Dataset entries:
○ ○ ○ ○ ○

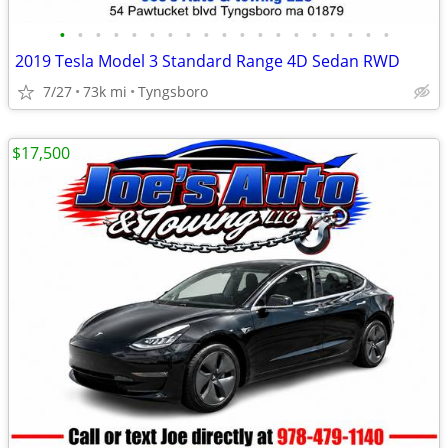
•
•
•
•
•
•
•
•
•
•
•
•
•
•
•
•
•
•
•
2019 Tesla Model 3 Standard Range 4D Sedan RWD
7/27
73k mi
Tyngsboro
$17,500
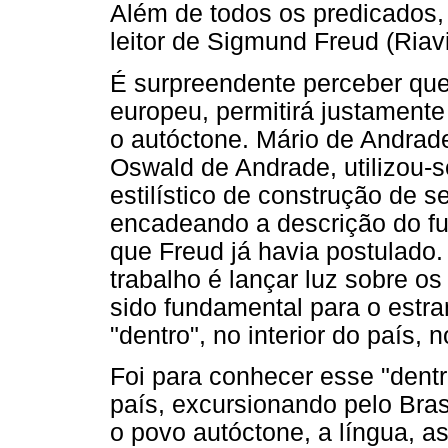
Além de todos os predicados,
leitor de Sigmund Freud (Riavi
É surpreendente perceber que
europeu, permitirá justamente
o autóctone. Mário de Andrad
Oswald de Andrade, utilizou-
estilístico de construção de 
encadeando a descrição do fu
que Freud já havia postulado.
trabalho é lançar luz sobre o
sido fundamental para o estr
"dentro", no interior do país, 
Foi para conhecer esse "dentr
país, excursionando pelo Bra
o povo autóctone, a língua, as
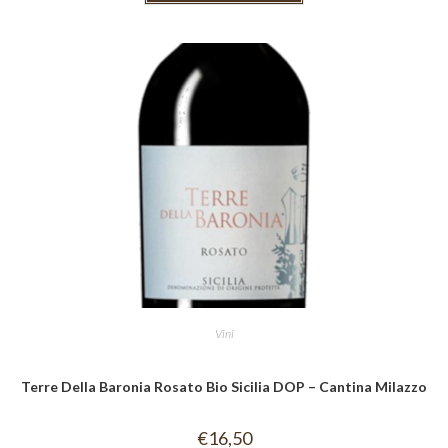
Vini
Terre Della Baronia Rosato Bio Sicilia DOP – Cantina Milazzo
€
16,50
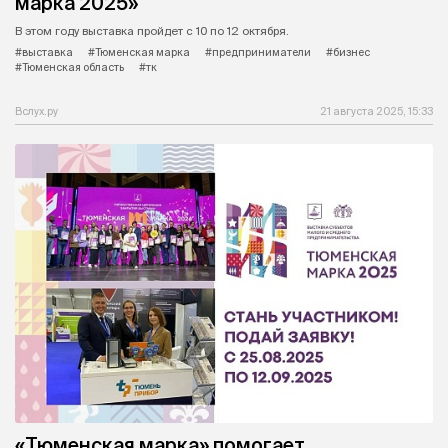
марка 2025»
В этом году выставка пройдет с 10 по 12 октября.
#выставка
#Тюменская марка
#предприниматели
#бизнес
#Тюменская область
#тк
Вслух.ру
21 августа 2025, 15:33
«Тюменская марка» помогает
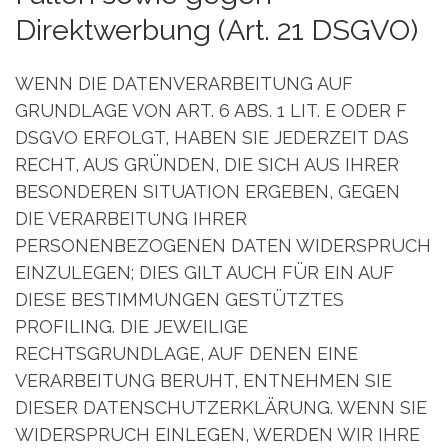
Direktwerbung (Art. 21 DSGVO)
WENN DIE DATENVERARBEITUNG AUF
GRUNDLAGE VON ART. 6 ABS. 1 LIT. E ODER F
DSGVO ERFOLGT, HABEN SIE JEDERZEIT DAS
RECHT, AUS GRÜNDEN, DIE SICH AUS IHRER
BESONDEREN SITUATION ERGEBEN, GEGEN
DIE VERARBEITUNG IHRER
PERSONENBEZOGENEN DATEN WIDERSPRUCH
EINZULEGEN; DIES GILT AUCH FÜR EIN AUF
DIESE BESTIMMUNGEN GESTÜTZTES
PROFILING. DIE JEWEILIGE
RECHTSGRUNDLAGE, AUF DENEN EINE
VERARBEITUNG BERUHT, ENTNEHMEN SIE
DIESER DATENSCHUTZERKLÄRUNG. WENN SIE
WIDERSPRUCH EINLEGEN, WERDEN WIR IHRE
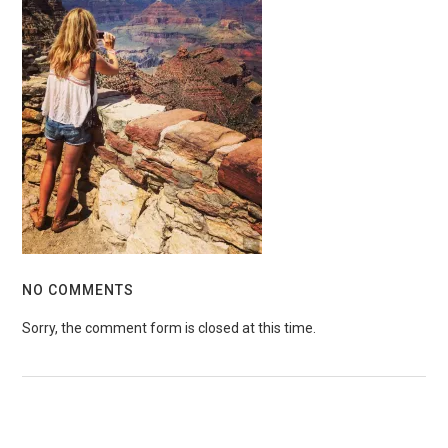
NO COMMENTS
Sorry, the comment form is closed at this time.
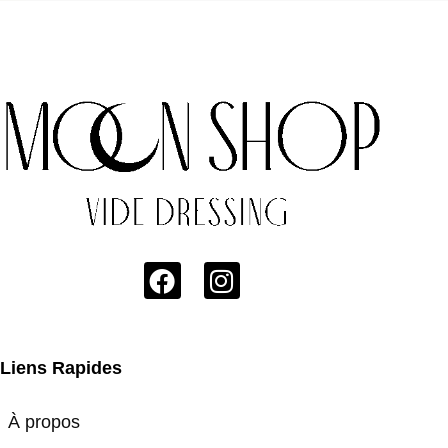
Liens Rapides
À propos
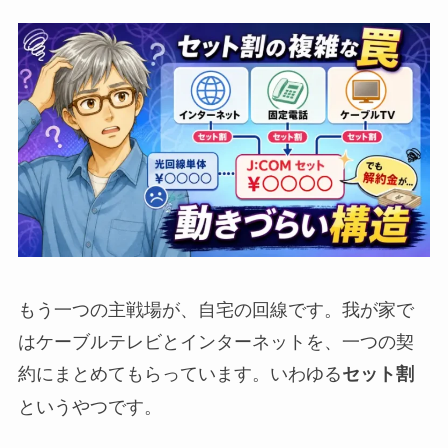
もう一つの主戦場が、自宅の回線です。我が家で
はケーブルテレビとインターネットを、一つの契
約にまとめてもらっています。いわゆる
セット割
というやつです。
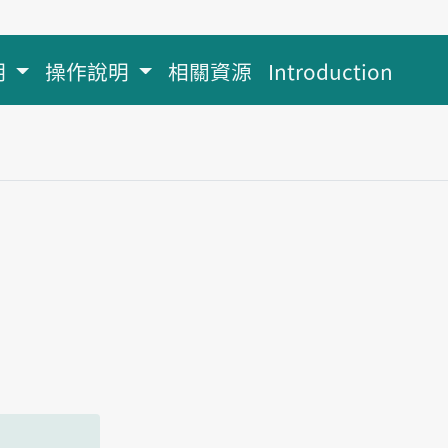
明
操作說明
相關資源
Introduction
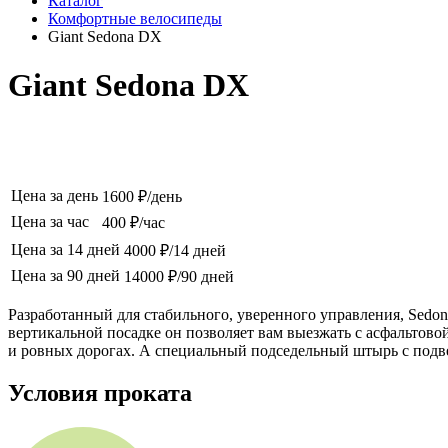
Каталог
Комфортные велосипеды
Giant Sedona DX
Giant Sedona DX
Цена за день
1600 ₽/день
Цена за час
400 ₽/час
Цена за 14 дней
4000 ₽/14 дней
Цена за 90 дней
14000 ₽/90 дней
Разработанный для стабильного, уверенного управления, Sedo
вертикальной посадке он позволяет вам выезжать с асфальтов
и ровных дорогах. А специальный подседельный штырь с подве
Условия проката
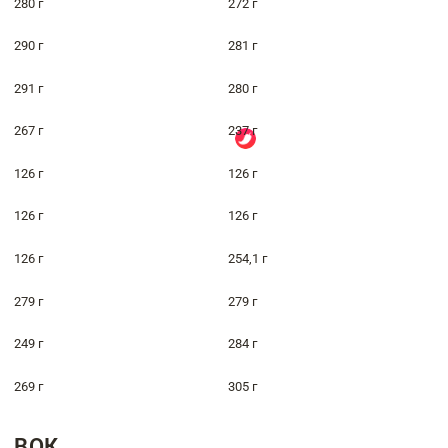
280 г
272 г
290 г
281 г
291 г
280 г
267 г
237 г
126 г
126 г
126 г
126 г
126 г
254,1 г
279 г
279 г
249 г
284 г
269 г
305 г
ВОК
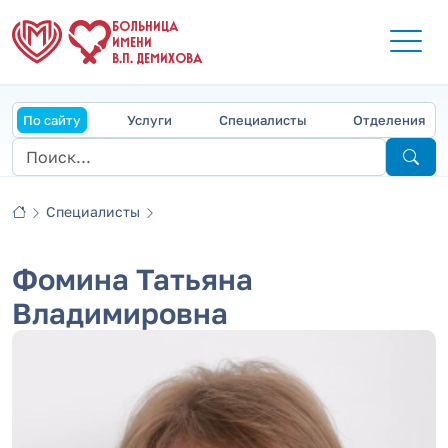
БОЛЬНИЦА
ИМЕНИ
В.П. ДЕМИХОВА
По сайту
Услуги
Специалисты
Отделения
Специалисты
Фомина Татьяна
Владимировна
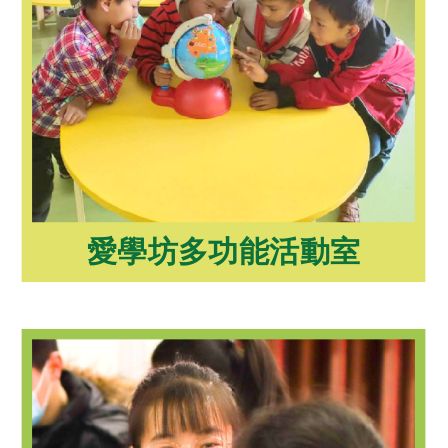
愛學坊多功能活動室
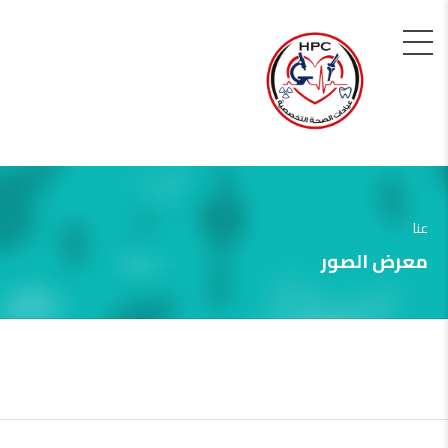
عنا
معرض الصور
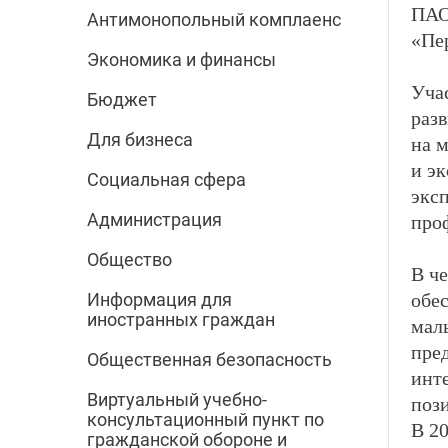
ПА
Антимонопольный комплаенс
«Пер
Экономика и финансы
Уча
Бюджет
раз
Для бизнеса
на м
и э
Социальная сфера
экс
Администрация
про
Общество
В ч
обе
Информация для
иностранных граждан
мал
пре
Общественная безопасность
инте
Виртуальный учебно-
поз
консультационный пункт по
В 2
гражданской обороне и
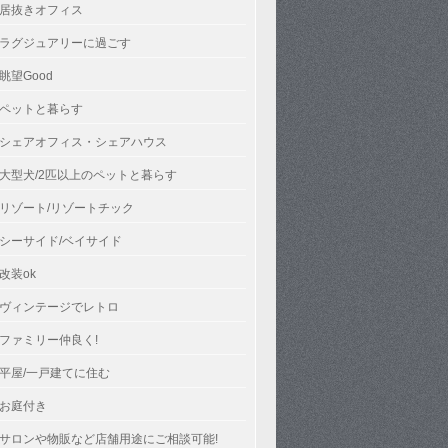
居抜きオフィス
ラグジュアリーに過ごす
眺望Good
ペットと暮らす
シェアオフィス・シェアハウス
大型犬/2匹以上のペットと暮らす
リゾート/リゾートチック
シーサイド/ベイサイド
改装ok
ヴィンテージでレトロ
ファミリー仲良く!
平屋/一戸建てに住む
お庭付き
サロンや物販など店舗用途にご相談可能!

○ ○ ○ ○ ○

◆ **Brief**
Select every line above that contains the word "país", and copy it.

◆ **Exercise output**
"dentro", no interior do país, 
país, excursionando pelo Bra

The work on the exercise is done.